Un regret pourrait cependant être formulé. Malgré la promesse faite en 4e de couverture d’« une analyse des discours, des symboles et des médias », notamment dans « son fonctionnement, tant social que linguistique », les aspects linguistiques et a fortiori sociolinguistiques ne sont que peu abordés. À l’exception notable du recours aux travaux de Catherine Kerbrat-Orecchioni sur l’implicite et l’énonciation, l’étude de la langue des Saxons, notamment en interaction avec l’environnement social, apparait soit pour justifier la méthodologie de constitution du corpus (les entretiens semi-directifs de la troisième partie), soit en soutien d’une analyse jungienne du discours sur l’implicite dans « l’inconscient supra-individuel » (p. 470). Or le recours à l’analyse critique de discours et à l’analyse de discours politique, théorisées entre autres, par Norman Fairclough, Teun A. Van Dijk ou encore Ruth Wodak aurait pu fournir un cadre théorique et méthodologique unifié et transversal pour interpréter les corpus choisis par l’auteure. De même, dans l’étude des formes communicationnelles du nationalisme qui sous-tend la première et la deuxième partie, le rôle de la langue dans la construction identitaire d’une nation est quasi exclusivement analysé à l’aune des théories sur les nationalismes. Les outils de la sociolinguistique et de la dialectologie ne sont que très peu convoqués. Un exemple de ce biais : l’affirmation « un dialecte est simplement une langue qui n’a pas réussi à faire carrière politiquement » attribuée par l’auteure au théoricien du nationalisme Michael Billig dans Banal Nationalism (1995), avait déjà été formulée dans les mêmes termes vingt-et-un ans plus tôt par Louis-Jean Calvet dans Linguistique et colonialisme : petit traité de glottophagie (1974 : 54), et même, dans des termes certes légèrement différents par Max Weinreich dans les années 1940 avec son célèbre aphorisme : « Une langue est un dialecte avec une armée et une marine ». Aussi, une analyse des liens entre nationalisme et politiques linguistiques vis-à-vis du saxon de Transylvanie aurait donné à l’étude plus de profondeur en matière sociolinguistique. L’ampleur des corpus et l’approche choisie par l’auteure expliquent sans doute ce choix de ne pas multiplier les cadres théoriques et méthodologiques. Mais n’est-ce pas la limite à laquelle se trouvent confrontés tous les travaux à vocation transdisciplinaire ?

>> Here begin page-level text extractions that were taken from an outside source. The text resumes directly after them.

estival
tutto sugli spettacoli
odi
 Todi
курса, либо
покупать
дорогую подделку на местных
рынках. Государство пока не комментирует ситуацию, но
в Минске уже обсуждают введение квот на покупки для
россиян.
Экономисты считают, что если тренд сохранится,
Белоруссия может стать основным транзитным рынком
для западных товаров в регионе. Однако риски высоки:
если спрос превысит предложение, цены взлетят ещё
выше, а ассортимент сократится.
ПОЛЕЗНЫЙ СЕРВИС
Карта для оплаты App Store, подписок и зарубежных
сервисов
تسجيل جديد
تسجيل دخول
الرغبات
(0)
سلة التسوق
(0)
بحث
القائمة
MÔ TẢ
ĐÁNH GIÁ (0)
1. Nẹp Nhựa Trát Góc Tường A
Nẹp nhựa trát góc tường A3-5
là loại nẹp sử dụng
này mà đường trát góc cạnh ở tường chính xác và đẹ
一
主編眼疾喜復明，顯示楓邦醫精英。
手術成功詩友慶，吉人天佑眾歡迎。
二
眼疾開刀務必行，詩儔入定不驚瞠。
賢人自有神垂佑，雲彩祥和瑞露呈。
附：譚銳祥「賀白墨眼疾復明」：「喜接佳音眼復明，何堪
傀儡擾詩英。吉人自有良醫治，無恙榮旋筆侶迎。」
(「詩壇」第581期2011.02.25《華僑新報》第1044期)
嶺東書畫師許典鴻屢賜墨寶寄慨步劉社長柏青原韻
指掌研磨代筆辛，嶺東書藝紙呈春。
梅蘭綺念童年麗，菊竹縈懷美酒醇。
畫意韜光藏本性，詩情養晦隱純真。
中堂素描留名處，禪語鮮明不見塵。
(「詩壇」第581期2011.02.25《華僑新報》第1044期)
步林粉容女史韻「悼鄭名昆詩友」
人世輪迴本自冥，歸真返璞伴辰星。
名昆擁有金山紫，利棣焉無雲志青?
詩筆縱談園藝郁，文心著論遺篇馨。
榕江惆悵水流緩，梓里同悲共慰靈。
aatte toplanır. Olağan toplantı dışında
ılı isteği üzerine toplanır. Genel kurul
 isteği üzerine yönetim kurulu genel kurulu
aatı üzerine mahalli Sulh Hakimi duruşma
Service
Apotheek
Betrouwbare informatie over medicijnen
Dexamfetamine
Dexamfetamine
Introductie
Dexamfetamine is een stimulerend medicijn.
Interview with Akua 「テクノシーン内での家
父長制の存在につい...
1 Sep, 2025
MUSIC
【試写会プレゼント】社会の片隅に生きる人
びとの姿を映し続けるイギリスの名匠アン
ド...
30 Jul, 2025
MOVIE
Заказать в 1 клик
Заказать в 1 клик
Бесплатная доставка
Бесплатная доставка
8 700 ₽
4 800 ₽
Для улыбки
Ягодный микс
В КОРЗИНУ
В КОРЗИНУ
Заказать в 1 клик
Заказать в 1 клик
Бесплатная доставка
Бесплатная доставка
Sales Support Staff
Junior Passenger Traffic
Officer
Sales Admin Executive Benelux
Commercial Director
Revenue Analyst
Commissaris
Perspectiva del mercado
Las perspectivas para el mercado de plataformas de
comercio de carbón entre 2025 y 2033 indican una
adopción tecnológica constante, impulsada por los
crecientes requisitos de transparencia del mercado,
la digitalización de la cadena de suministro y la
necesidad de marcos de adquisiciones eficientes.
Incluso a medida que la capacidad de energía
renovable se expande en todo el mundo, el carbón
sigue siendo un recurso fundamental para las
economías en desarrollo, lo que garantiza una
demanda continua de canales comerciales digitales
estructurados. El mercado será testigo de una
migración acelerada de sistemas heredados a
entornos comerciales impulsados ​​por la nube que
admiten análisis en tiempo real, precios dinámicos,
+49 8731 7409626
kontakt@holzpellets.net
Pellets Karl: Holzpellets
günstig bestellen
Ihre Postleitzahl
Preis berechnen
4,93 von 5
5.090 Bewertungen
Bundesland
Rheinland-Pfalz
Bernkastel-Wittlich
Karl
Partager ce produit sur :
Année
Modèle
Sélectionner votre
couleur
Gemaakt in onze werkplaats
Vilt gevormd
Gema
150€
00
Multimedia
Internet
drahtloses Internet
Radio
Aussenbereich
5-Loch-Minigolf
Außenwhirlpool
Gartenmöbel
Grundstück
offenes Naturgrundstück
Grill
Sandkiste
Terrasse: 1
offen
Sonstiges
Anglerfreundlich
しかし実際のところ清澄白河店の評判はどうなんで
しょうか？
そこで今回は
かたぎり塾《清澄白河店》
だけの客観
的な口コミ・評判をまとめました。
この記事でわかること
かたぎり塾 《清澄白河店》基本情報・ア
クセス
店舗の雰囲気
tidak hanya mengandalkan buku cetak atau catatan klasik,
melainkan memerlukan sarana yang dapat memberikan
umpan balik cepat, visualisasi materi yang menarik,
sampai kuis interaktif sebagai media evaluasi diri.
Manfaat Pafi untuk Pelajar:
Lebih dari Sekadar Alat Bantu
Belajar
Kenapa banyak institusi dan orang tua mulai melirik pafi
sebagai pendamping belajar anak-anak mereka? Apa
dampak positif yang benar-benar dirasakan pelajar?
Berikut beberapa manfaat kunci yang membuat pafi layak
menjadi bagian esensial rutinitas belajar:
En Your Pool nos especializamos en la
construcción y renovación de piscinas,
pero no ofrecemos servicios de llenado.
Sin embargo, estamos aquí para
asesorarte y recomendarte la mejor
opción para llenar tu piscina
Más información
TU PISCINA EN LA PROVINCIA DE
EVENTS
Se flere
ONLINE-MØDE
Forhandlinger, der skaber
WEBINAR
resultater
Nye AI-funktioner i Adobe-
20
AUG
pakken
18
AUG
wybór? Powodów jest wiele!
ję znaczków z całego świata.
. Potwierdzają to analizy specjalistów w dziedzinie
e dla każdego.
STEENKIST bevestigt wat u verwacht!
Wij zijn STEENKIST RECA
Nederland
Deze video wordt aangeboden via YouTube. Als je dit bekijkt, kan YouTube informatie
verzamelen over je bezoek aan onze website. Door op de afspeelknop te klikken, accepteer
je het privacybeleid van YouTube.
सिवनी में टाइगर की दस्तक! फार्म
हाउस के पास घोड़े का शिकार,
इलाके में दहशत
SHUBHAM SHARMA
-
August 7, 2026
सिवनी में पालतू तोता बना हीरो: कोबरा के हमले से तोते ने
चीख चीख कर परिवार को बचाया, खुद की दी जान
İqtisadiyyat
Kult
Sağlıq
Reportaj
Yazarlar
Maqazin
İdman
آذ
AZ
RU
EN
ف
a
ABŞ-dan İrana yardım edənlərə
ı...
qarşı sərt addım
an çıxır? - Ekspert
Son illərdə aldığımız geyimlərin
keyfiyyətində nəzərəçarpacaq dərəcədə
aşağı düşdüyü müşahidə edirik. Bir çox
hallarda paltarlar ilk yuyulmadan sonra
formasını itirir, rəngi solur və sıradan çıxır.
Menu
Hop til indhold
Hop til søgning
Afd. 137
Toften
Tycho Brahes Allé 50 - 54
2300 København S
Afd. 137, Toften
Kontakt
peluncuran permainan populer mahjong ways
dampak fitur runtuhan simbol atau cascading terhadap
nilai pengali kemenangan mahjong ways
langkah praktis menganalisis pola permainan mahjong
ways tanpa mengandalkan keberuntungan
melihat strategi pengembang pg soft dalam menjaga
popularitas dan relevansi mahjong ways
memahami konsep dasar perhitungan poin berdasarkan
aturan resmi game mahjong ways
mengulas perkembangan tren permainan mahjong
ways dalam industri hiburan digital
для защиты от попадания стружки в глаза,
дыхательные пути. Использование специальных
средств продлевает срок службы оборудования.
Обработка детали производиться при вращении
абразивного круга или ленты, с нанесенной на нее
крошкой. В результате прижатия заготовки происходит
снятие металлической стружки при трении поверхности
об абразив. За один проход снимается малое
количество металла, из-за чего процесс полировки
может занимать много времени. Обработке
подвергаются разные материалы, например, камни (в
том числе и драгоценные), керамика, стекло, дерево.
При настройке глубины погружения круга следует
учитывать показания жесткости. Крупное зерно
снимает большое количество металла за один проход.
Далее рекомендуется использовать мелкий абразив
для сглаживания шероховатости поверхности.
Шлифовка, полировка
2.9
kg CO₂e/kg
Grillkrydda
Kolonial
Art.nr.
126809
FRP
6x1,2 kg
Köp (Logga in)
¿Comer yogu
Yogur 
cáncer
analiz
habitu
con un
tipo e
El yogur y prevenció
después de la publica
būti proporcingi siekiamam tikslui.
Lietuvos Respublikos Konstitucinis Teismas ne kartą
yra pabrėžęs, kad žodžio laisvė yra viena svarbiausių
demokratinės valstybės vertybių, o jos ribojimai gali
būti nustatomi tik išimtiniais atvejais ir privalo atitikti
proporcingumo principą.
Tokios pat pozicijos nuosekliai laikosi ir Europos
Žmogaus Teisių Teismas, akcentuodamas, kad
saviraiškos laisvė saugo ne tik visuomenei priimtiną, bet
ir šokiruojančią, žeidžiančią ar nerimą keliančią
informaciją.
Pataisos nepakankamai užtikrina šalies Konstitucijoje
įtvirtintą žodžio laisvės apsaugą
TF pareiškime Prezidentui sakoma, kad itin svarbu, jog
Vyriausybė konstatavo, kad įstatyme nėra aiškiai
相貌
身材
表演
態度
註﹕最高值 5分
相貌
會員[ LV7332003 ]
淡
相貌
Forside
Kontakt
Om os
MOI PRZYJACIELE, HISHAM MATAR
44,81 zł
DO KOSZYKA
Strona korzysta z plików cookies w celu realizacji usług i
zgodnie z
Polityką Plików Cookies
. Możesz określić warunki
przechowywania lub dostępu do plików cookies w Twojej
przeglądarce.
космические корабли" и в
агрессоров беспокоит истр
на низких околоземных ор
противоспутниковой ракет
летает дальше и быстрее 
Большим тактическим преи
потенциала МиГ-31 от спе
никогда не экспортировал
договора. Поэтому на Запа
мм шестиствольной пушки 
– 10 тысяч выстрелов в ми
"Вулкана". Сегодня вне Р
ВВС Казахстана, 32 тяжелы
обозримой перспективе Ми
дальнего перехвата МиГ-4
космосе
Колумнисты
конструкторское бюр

La Nation entre les lignes n’en reste pas moins un ouvrage important, parce qu’il apporte une contribution essentielle à l’étude d’une minorité nationale presque oubliée de la cartographie des recherches universitaires. Il jette, de plus, un regard nouveau sur des thématiques brûlantes d’actualité : les liens complexes entre la Nation et l’identité. Il apporte finalement une réponse méthodologique aux errements théoriques dans l’étude des nationalismes, que l’auteure résume ainsi : « [l]’essentiel n’est pas dit » (p. 543). Catherine Roth a su avec brio, d’abord mettre des mots, analyser et ensuite structurer cet invisible. Il en résulte une typologie des processus macro- et micro-sociétaux des (ré)inventions identitaires chez les Saxons de Transylvanie. Trois stades successifs sont proposés par l’auteure : la « multiculturalité prénationale » (p. 543) précédant la constitution des grands États-Nations (chaque groupe ‘national’ communique en interne), la « monoculturalité d’État-Nation » (p. 543) (la communication nationale interne s’impose aux autres) et pour finir au xxie siècle par l’« inter ou transculturalité contemporaine » (p. 543) (la coexistence des communications, à la fois interne et externe, et entre les différentes Nations). Ce modèle profondément novateur, même s’il n’est pas sans rappeler sur certains points la typologie des stratégies discursives de construction de l’identité nationale autrichienne (donc un groupe majoritaire) proposée par Wodak et al. (2009 [1999]) est potentiellement adaptable à d’autres cas d’études de minorités nationales. Pour toutes ces raisons, l’ouvrage de Catherine Roth constitue un ouvrage de référence pour les spécialistes de ces questions, mais également pour le grand public en quête de savoirs sur la construction des identités en Europe orientale.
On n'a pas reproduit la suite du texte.